PROBLEM DETAILS — Number of lines with "Sponsorships" in the listing: report it, and nothing else.

---------------

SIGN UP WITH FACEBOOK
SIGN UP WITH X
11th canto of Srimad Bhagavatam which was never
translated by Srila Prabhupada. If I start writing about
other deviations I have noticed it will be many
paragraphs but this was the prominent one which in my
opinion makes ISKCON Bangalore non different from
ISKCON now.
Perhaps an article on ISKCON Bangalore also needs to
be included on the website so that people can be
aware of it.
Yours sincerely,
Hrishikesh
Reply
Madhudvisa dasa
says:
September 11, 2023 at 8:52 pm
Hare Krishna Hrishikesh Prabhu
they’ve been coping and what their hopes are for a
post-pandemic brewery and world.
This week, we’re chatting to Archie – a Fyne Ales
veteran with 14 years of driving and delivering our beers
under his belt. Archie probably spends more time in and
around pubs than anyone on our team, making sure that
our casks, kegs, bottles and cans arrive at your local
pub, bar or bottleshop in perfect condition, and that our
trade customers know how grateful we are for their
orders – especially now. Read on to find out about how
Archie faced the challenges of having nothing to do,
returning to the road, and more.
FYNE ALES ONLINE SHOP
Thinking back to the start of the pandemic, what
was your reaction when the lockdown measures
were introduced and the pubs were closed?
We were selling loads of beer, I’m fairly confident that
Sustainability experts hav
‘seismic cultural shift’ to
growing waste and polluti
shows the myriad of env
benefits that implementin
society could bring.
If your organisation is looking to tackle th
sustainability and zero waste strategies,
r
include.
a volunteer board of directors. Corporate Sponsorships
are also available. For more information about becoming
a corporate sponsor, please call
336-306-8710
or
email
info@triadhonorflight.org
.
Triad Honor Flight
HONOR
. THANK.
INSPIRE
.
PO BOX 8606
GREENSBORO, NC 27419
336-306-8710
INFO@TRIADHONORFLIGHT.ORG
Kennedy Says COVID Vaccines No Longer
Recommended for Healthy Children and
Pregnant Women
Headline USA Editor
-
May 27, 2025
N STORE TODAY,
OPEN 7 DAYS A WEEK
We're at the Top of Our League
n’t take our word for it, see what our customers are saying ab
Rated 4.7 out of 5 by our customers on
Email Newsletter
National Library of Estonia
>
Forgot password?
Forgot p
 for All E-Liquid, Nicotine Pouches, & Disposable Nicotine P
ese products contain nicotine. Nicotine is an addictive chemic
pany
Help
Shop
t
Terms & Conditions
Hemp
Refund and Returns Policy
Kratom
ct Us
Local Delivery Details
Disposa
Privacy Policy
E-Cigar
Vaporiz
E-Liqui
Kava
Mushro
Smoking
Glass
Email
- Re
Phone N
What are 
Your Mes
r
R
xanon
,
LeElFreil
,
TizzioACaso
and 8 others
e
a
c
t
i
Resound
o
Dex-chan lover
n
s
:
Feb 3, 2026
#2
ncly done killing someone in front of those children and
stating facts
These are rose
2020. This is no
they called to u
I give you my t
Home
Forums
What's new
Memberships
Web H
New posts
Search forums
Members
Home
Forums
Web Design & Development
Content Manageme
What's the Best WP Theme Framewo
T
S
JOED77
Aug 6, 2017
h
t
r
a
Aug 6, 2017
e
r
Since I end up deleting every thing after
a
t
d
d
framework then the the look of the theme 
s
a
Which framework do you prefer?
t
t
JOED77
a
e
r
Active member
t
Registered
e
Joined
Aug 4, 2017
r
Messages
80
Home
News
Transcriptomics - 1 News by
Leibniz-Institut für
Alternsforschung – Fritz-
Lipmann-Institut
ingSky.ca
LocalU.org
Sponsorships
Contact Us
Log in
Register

---------------

RESULT OF THIS TASK — 2